**Task instructions:** In the records below, tally every line containing "khám". Report only the total.

**Material provided:**
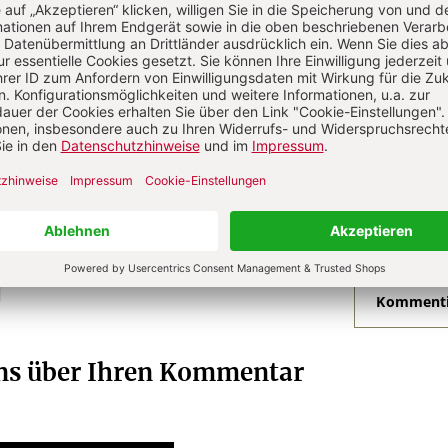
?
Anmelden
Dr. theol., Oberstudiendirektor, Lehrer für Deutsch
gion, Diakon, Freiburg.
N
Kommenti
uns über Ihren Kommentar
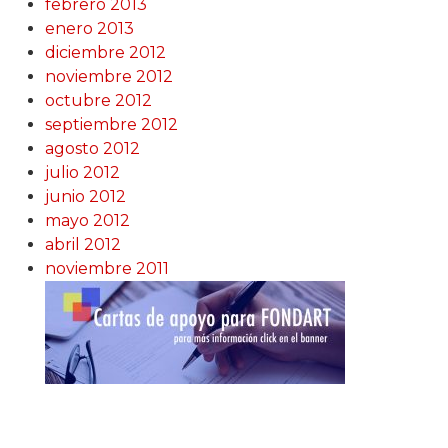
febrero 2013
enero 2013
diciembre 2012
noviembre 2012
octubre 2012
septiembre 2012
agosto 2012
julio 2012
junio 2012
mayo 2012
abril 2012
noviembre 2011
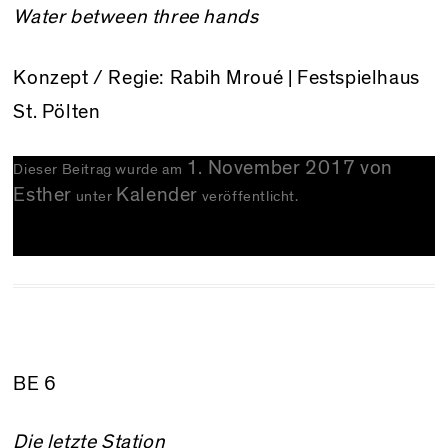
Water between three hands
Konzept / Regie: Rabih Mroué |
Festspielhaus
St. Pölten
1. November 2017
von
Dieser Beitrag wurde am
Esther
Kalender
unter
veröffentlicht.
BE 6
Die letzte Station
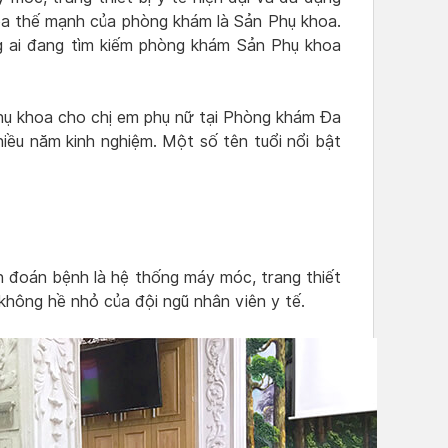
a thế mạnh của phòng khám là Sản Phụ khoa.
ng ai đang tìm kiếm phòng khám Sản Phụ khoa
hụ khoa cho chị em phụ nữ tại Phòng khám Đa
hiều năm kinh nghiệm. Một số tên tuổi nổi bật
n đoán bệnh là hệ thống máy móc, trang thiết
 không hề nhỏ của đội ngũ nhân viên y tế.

* * *

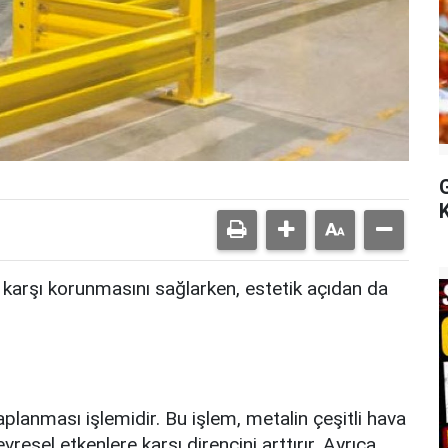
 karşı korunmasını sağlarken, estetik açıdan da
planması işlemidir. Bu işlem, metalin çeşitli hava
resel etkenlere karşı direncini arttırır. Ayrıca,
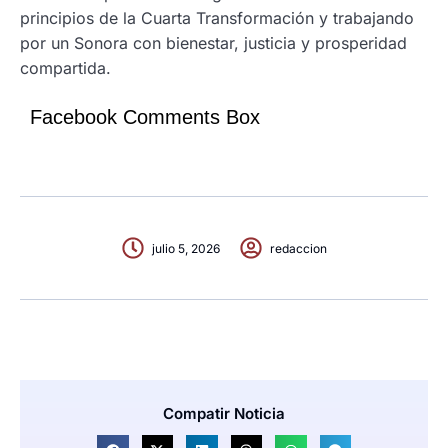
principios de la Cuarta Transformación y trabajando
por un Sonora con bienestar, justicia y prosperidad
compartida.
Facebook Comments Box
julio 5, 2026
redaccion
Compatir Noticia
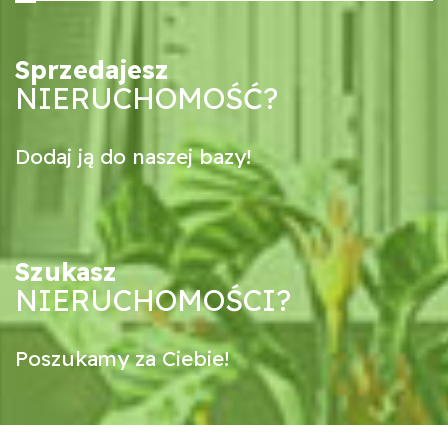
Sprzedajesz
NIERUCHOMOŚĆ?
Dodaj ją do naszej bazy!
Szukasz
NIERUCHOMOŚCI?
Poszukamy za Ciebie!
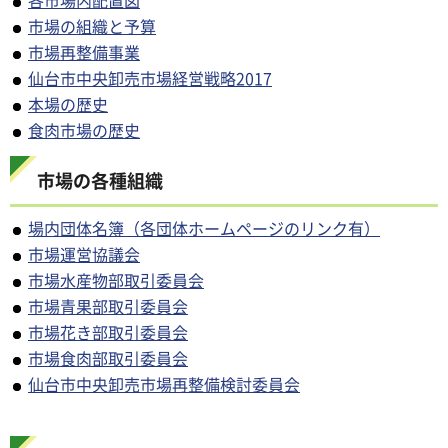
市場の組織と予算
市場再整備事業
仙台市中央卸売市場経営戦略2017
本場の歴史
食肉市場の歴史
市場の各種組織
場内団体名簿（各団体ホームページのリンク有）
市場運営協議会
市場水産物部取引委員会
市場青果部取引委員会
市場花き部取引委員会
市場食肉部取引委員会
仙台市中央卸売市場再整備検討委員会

* * *

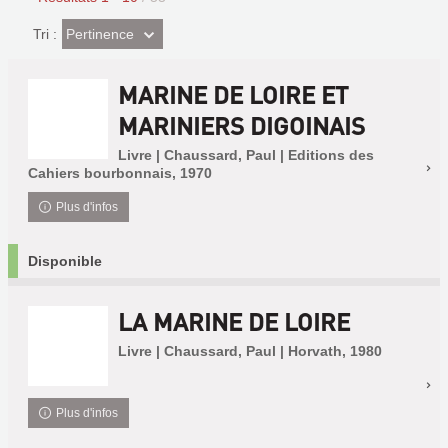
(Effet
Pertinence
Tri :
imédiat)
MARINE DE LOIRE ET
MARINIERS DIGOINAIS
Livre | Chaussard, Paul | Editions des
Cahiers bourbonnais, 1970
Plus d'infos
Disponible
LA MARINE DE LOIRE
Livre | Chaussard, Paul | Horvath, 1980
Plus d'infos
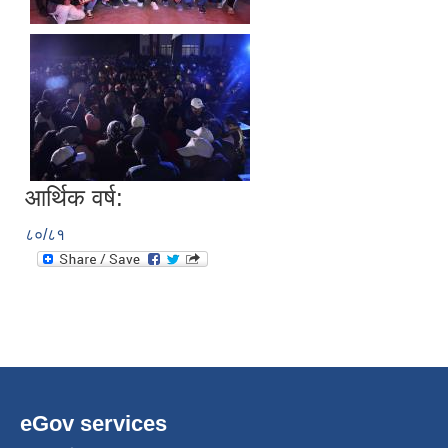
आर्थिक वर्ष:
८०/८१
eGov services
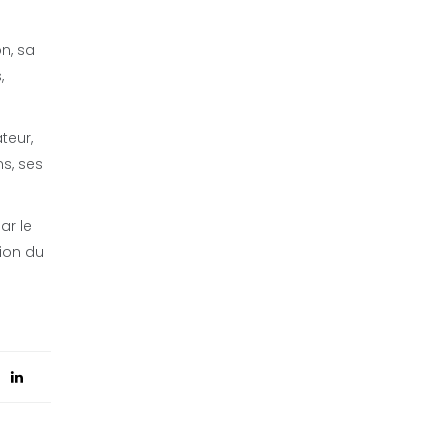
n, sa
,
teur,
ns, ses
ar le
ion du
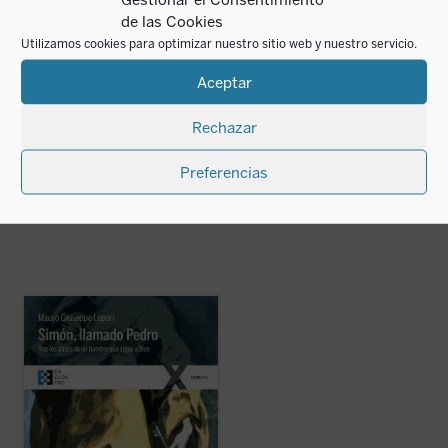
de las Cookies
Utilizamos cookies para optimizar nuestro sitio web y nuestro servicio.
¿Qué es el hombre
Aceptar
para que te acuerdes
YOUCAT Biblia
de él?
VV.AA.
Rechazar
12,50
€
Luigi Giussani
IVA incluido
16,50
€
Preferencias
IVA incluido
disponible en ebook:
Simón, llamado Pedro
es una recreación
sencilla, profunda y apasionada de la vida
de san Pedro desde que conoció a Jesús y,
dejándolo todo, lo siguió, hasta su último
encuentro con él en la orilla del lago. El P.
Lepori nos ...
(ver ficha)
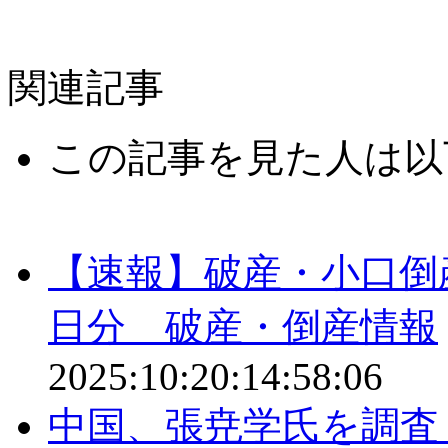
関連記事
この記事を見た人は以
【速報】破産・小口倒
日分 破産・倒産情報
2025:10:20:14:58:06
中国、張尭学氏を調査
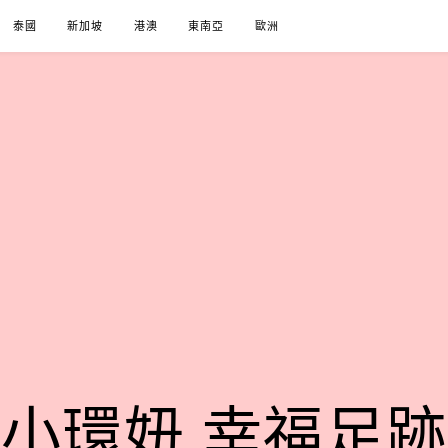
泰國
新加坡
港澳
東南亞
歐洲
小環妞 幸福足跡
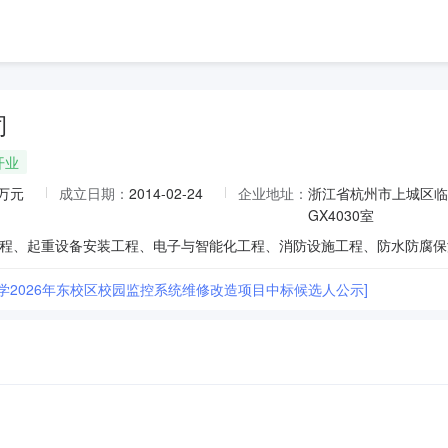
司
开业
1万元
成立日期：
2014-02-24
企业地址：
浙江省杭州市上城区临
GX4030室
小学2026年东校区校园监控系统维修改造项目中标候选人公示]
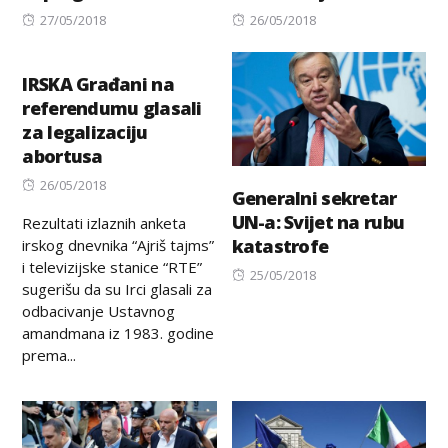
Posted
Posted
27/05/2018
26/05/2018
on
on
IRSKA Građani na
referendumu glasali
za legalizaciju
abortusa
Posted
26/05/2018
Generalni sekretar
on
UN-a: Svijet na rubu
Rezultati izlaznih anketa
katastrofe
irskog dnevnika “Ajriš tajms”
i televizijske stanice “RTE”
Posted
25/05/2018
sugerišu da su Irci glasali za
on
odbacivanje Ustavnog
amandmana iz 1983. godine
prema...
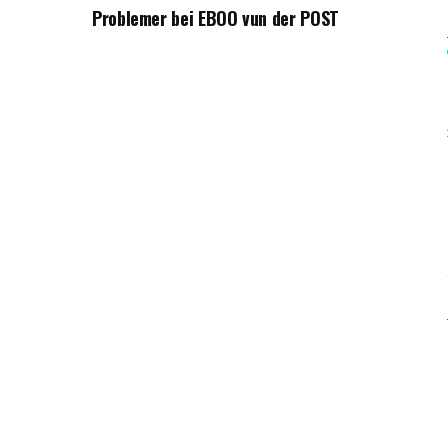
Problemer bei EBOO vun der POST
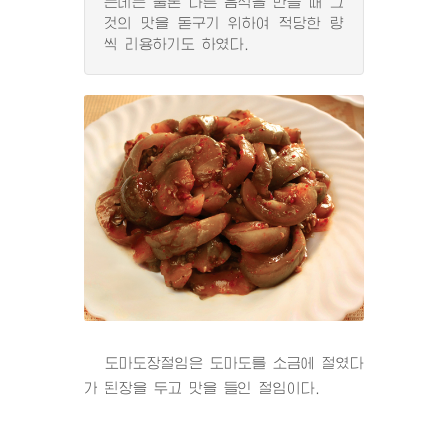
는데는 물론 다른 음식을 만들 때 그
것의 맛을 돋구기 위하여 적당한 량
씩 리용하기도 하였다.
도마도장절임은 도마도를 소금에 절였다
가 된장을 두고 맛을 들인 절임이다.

**Expected output:** 3